De eerste kamer
De Eerste Kamer
De belangrijkste taak van de Eerste Kamer is het goedkeuren of verwerpen van wetsvoorstellen. Daarnaast heeft de Eerste Kamer de taak om de regering te controleren.
De leden van de Eerste Kamer worden indirect, ofwel 'getrapt', gekozen. Dat gebeurt door de leden van de provinciale staten.
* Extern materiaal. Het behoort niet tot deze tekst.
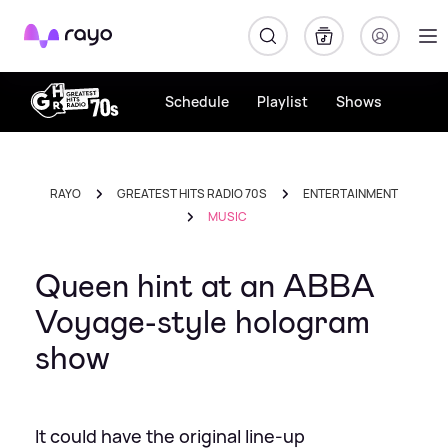
Rayo
Schedule
Playlist
Shows
RAYO
GREATEST HITS RADIO 70S
ENTERTAINMENT
MUSIC
Queen hint at an ABBA
Voyage-style hologram
show
It could have the original line-up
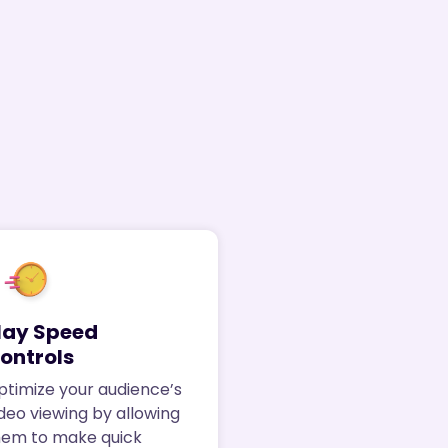
lay Speed
ontrols
ptimize your audience’s
deo viewing by allowing
hem to make quick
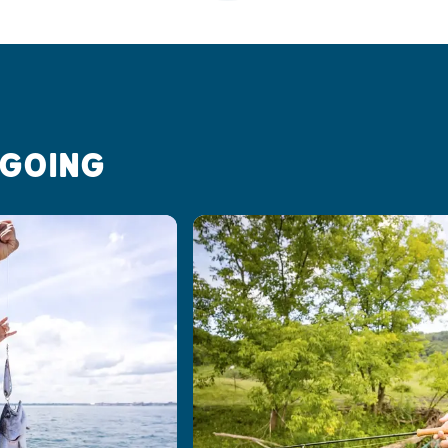
 GOING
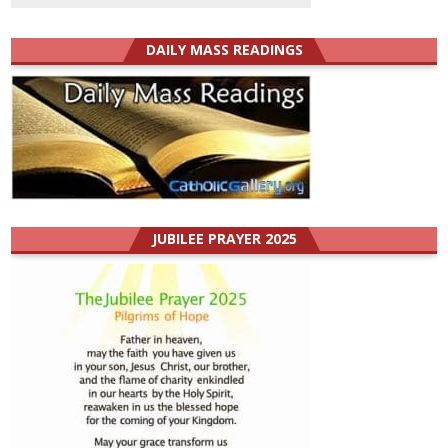
DAILY MASS READINGS
JUBILEE PRAYER 2025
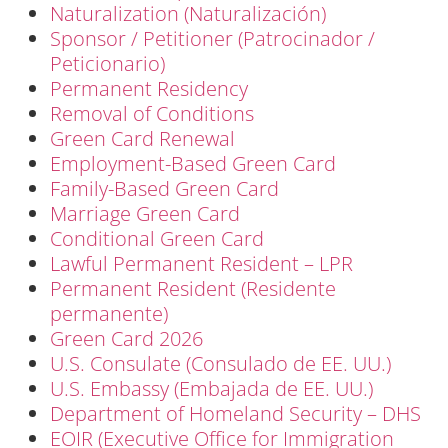
Naturalization (Naturalización)
Sponsor / Petitioner (Patrocinador /
Peticionario)
Permanent Residency
Removal of Conditions
Green Card Renewal
Employment-Based Green Card
Family-Based Green Card
Marriage Green Card
Conditional Green Card
Lawful Permanent Resident – LPR
Permanent Resident (Residente
permanente)
Green Card 2026
U.S. Consulate (Consulado de EE. UU.)
U.S. Embassy (Embajada de EE. UU.)
Department of Homeland Security – DHS
EOIR (Executive Office for Immigration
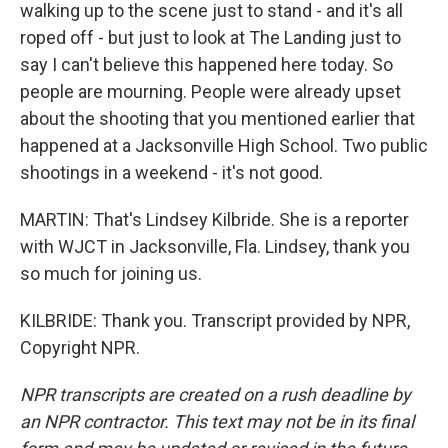
walking up to the scene just to stand - and it's all
roped off - but just to look at The Landing just to
say I can't believe this happened here today. So
people are mourning. People were already upset
about the shooting that you mentioned earlier that
happened at a Jacksonville High School. Two public
shootings in a weekend - it's not good.
MARTIN: That's Lindsey Kilbride. She is a reporter
with WJCT in Jacksonville, Fla. Lindsey, thank you
so much for joining us.
KILBRIDE: Thank you. Transcript provided by NPR,
Copyright NPR.
NPR transcripts are created on a rush deadline by
an NPR contractor. This text may not be in its final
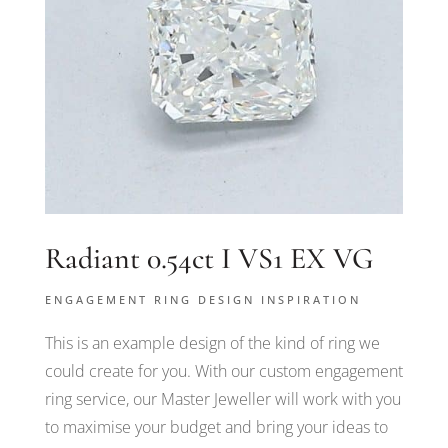
Radiant 0.54ct I VS1 EX VG
ENGAGEMENT RING DESIGN INSPIRATION
This is an example design of the kind of ring we
could create for you. With our custom engagement
ring service, our Master Jeweller will work with you
to maximise your budget and bring your ideas to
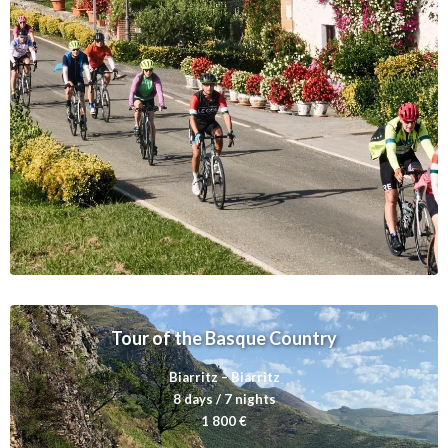
a
Tour of the Basque Country
Biarritz – Biarritz
8 days / 7 nights
1 800 €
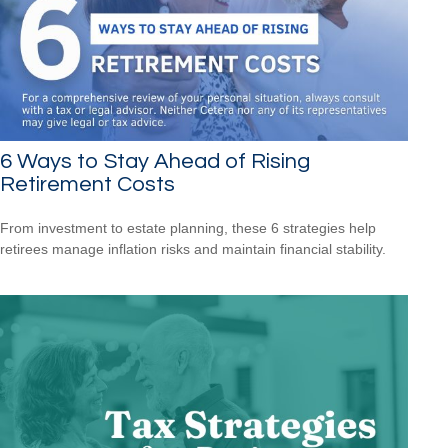
6 Ways to Stay Ahead of Rising
Retirement Costs
From investment to estate planning, these 6 strategies help
retirees manage inflation risks and maintain financial stability.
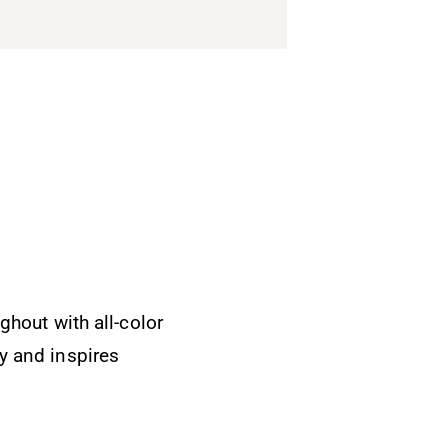
ghout with all-color
Brilliant boo
y and inspires
processes inv
A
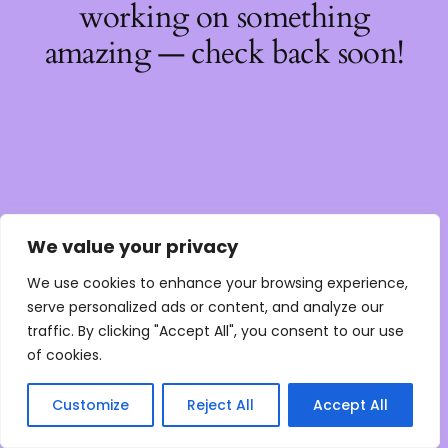
working on something
amazing — check back soon!
We value your privacy
We use cookies to enhance your browsing experience,
serve personalized ads or content, and analyze our
traffic. By clicking "Accept All", you consent to our use
of cookies.
Customize
Reject All
Accept All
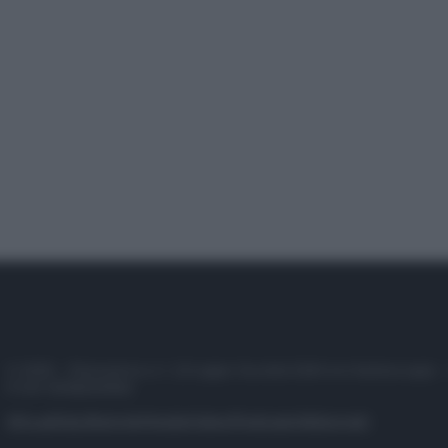
© 2025 – Panorama s.r.l. (Gruppo Società Editrice Italiana spa) –
P.IVA 10518230965
Attualità
Lifestyle
Moda
Video
Podcast
Abbonati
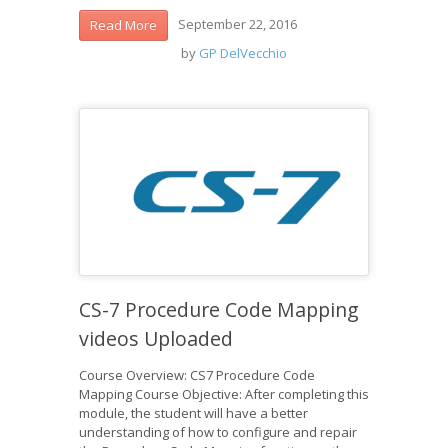
September 22, 2016
Read More
by
GP DelVecchio
CS-7 Procedure Code Mapping
videos Uploaded
Course Overview: CS7 Procedure Code
Mapping Course Objective: After completing this
module, the student will have a better
understanding of how to configure and repair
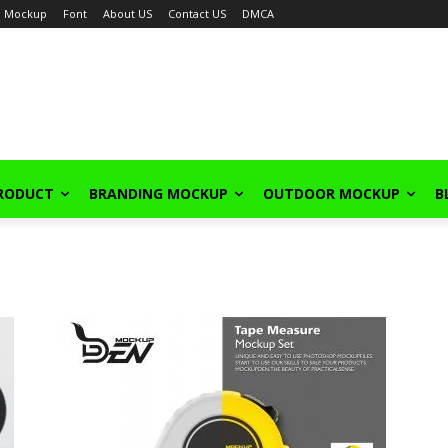
Mockup
Font
About US
Contact US
DMCA
PRODUCT
BRANDING MOCKUP
OUTDOOR MOCKUP
B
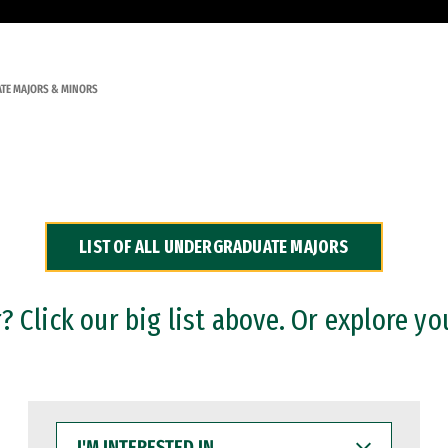
TE MAJORS & MINORS
LIST OF ALL UNDERGRADUATE MAJORS
 Click our big list above. Or explore yo
I'M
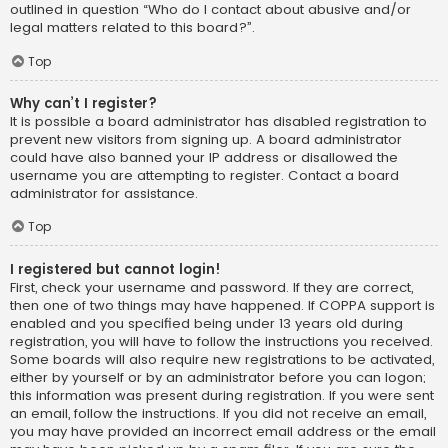
outlined in question “Who do I contact about abusive and/or
legal matters related to this board?”.
Top
Why can’t I register?
It is possible a board administrator has disabled registration to
prevent new visitors from signing up. A board administrator
could have also banned your IP address or disallowed the
username you are attempting to register. Contact a board
administrator for assistance.
Top
I registered but cannot login!
First, check your username and password. If they are correct,
then one of two things may have happened. If COPPA support is
enabled and you specified being under 13 years old during
registration, you will have to follow the instructions you received.
Some boards will also require new registrations to be activated,
either by yourself or by an administrator before you can logon;
this information was present during registration. If you were sent
an email, follow the instructions. If you did not receive an email,
you may have provided an incorrect email address or the email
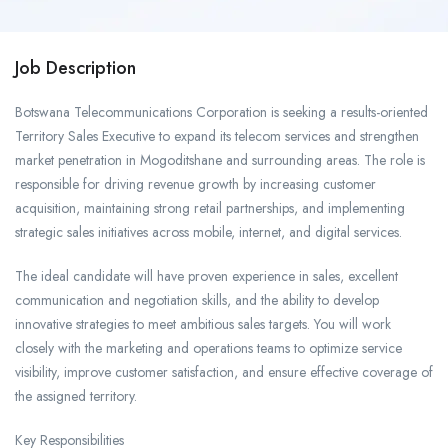
Job Description
Botswana Telecommunications Corporation is seeking a results-oriented
Territory Sales Executive to expand its telecom services and strengthen
market penetration in Mogoditshane and surrounding areas. The role is
responsible for driving revenue growth by increasing customer
acquisition, maintaining strong retail partnerships, and implementing
strategic sales initiatives across mobile, internet, and digital services.
The ideal candidate will have proven experience in sales, excellent
communication and negotiation skills, and the ability to develop
innovative strategies to meet ambitious sales targets. You will work
closely with the marketing and operations teams to optimize service
visibility, improve customer satisfaction, and ensure effective coverage of
the assigned territory.
Key Responsibilities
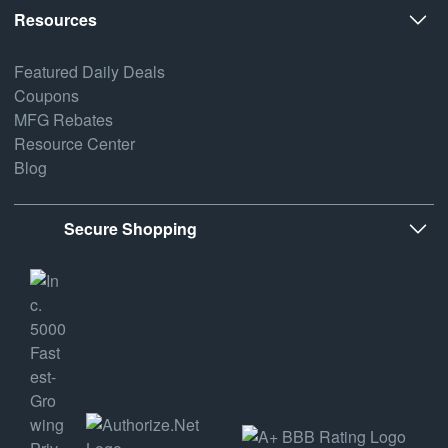
Resources
Featured Daily Deals
Coupons
MFG Rebates
Resource Center
Blog
Secure Shopping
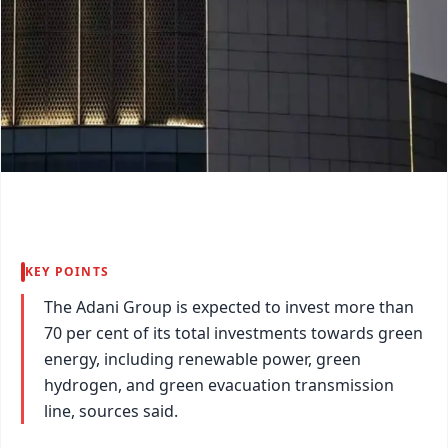
KEY POINTS
The Adani Group is expected to invest more than
70 per cent of its total investments towards green
energy, including renewable power, green
hydrogen, and green evacuation transmission
line, sources said.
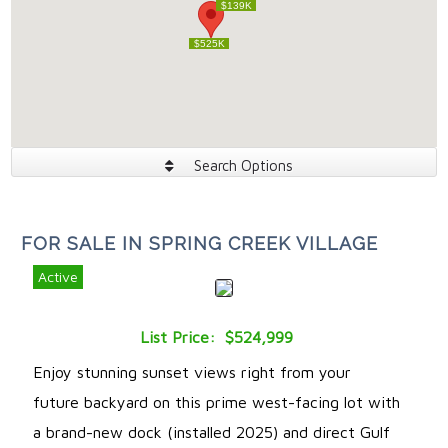
$139K
$139K
$525K
$525K
Search Options
FOR SALE IN SPRING CREEK VILLAGE
Active
List Price: $524,999
Enjoy stunning sunset views right from your
future backyard on this prime west-facing lot with
a brand-new dock (installed 2025) and direct Gulf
De provinciale statenleden worden op hun beurt door de Nederlandse bevolking gekozen.
Wetgeving
De wetgevende taak van de Eerste Kamer houdt in dat deze Kamer wetsvoorstellen die de Tweede Kamer heeft aangenomen, ook moet goedkeuren. Pas daarna kan een wetsvoorstel ook werkelijk een wet worden. De Eerste Kamer kan geen wijzigingen aanbrengen in een wetsvoorstel, maar een voorstel alleen goedkeuren of verwerpen. De Eerste Kamer mag de regering ook controleren, maar maakt daar niet zo vaak gebruik van.
Taken en rechten van het parlement
De Tweede Kamer heeft twee hoofdtaken: de regering controleren en wetten maken. De belangrijkste taak van de Eerste Kamer is de wetsvoorstellen beoordelen die de Tweede Kamer heeft goedgekeurd.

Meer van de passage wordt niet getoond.